Work to be completed: Two lines mark the range in the entries below: the one holding "Projektzeiterfassung (131, 580)" and the one holding "[Usercentrics Cookiebot - öffnet". Set down those two and all lines between them, exactly.

Record extracts:
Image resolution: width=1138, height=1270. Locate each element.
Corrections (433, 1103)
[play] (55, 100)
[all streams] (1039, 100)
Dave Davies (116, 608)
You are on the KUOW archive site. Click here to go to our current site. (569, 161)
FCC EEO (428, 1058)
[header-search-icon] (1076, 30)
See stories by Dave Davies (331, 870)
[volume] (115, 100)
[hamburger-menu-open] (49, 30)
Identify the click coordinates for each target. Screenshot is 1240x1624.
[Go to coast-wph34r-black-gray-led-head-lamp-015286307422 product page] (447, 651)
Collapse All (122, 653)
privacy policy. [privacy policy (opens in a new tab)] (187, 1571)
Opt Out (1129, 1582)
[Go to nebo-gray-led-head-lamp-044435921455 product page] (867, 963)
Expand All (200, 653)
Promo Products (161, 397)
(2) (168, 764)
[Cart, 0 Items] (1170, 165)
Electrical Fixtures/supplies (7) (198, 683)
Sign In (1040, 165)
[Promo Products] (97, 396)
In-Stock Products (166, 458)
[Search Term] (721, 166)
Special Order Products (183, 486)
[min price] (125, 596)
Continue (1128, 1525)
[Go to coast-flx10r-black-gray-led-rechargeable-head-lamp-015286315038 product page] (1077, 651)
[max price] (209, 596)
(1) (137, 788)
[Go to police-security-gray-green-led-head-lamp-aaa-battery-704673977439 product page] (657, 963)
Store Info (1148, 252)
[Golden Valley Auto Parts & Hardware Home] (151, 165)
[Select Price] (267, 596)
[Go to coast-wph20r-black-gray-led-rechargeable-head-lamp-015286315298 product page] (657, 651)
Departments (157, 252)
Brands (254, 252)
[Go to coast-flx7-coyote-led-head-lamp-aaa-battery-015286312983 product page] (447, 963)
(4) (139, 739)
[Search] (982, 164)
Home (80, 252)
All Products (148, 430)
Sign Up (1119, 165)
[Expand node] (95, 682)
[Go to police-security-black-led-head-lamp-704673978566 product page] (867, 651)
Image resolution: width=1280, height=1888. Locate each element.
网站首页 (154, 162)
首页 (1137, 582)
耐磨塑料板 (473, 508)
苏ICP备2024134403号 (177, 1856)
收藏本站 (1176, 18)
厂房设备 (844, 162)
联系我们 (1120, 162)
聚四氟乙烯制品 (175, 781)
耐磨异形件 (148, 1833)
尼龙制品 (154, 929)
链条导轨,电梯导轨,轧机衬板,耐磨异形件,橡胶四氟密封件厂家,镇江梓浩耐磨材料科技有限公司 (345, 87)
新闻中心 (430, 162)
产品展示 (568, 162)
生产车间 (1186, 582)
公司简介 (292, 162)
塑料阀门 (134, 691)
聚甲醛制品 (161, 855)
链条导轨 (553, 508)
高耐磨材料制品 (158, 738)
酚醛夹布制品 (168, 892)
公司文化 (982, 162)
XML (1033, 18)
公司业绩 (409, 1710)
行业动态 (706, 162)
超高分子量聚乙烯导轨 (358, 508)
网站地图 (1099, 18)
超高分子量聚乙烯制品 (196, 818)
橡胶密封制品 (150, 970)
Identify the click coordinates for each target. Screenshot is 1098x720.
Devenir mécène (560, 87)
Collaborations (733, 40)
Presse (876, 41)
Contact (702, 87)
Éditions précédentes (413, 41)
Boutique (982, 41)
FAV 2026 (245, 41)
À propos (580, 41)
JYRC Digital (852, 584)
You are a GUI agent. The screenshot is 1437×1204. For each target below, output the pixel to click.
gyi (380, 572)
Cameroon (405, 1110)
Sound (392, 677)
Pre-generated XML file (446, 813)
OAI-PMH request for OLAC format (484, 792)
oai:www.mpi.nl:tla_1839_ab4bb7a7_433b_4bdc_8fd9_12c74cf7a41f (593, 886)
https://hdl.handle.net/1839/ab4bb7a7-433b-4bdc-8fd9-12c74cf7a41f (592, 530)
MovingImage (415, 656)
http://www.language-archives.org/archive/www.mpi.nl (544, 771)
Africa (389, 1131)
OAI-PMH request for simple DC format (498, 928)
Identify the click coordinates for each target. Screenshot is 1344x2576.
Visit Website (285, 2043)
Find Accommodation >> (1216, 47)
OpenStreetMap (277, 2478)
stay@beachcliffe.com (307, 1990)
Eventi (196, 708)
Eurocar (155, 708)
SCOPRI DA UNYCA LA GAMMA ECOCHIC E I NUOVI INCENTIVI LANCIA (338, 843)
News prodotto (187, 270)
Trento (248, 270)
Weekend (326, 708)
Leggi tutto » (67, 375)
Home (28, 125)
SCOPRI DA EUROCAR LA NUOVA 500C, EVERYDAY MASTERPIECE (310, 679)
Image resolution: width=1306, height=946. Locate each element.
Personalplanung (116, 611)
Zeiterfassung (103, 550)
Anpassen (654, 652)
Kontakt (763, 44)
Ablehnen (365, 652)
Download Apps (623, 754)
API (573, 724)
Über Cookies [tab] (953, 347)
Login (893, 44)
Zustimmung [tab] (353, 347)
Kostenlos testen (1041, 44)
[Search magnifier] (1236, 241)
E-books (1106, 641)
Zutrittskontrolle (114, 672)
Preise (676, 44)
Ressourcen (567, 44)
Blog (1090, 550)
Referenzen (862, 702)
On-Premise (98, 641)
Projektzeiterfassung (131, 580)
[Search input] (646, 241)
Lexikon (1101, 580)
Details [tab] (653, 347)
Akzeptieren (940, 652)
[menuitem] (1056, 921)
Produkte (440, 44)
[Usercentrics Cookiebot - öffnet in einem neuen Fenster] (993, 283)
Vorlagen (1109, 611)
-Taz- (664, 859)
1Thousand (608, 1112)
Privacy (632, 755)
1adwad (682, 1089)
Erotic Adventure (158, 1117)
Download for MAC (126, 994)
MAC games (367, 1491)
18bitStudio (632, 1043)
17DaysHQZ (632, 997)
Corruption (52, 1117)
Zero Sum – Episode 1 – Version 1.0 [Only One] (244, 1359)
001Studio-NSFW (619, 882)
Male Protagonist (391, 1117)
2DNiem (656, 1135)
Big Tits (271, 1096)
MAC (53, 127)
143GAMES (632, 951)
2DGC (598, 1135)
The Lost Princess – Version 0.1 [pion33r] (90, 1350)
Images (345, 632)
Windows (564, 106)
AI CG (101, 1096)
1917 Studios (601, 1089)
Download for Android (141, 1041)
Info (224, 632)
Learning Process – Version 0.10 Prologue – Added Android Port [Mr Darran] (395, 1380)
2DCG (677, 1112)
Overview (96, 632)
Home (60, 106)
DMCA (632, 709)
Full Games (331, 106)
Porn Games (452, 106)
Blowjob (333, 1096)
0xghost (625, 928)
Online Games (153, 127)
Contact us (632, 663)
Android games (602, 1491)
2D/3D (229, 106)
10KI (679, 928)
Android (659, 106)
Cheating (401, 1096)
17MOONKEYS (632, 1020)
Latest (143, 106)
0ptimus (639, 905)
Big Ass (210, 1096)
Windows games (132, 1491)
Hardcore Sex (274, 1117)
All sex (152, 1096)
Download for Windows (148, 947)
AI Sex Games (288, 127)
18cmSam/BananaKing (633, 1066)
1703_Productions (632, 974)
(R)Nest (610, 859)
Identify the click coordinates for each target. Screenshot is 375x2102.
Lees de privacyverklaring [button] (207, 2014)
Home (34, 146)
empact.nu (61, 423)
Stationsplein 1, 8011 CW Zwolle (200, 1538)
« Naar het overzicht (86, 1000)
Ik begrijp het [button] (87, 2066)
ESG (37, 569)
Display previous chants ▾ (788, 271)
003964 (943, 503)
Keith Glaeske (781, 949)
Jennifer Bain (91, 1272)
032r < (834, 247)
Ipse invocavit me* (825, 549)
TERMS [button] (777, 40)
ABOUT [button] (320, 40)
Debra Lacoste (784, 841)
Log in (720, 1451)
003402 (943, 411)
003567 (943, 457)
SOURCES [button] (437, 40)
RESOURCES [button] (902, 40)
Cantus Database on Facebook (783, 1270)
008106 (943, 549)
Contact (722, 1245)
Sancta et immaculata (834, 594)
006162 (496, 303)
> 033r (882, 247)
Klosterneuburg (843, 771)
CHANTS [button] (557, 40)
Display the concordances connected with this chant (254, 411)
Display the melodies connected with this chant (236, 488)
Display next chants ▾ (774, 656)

Answer space:
Projektzeiterfassung (131, 580)
[Search input] (646, 241)
Lexikon (1101, 580)
Details [tab] (653, 347)
Akzeptieren (940, 652)
[menuitem] (1056, 921)
Produkte (440, 44)
[Usercentrics Cookiebot - öffnet in einem neuen Fenster] (993, 283)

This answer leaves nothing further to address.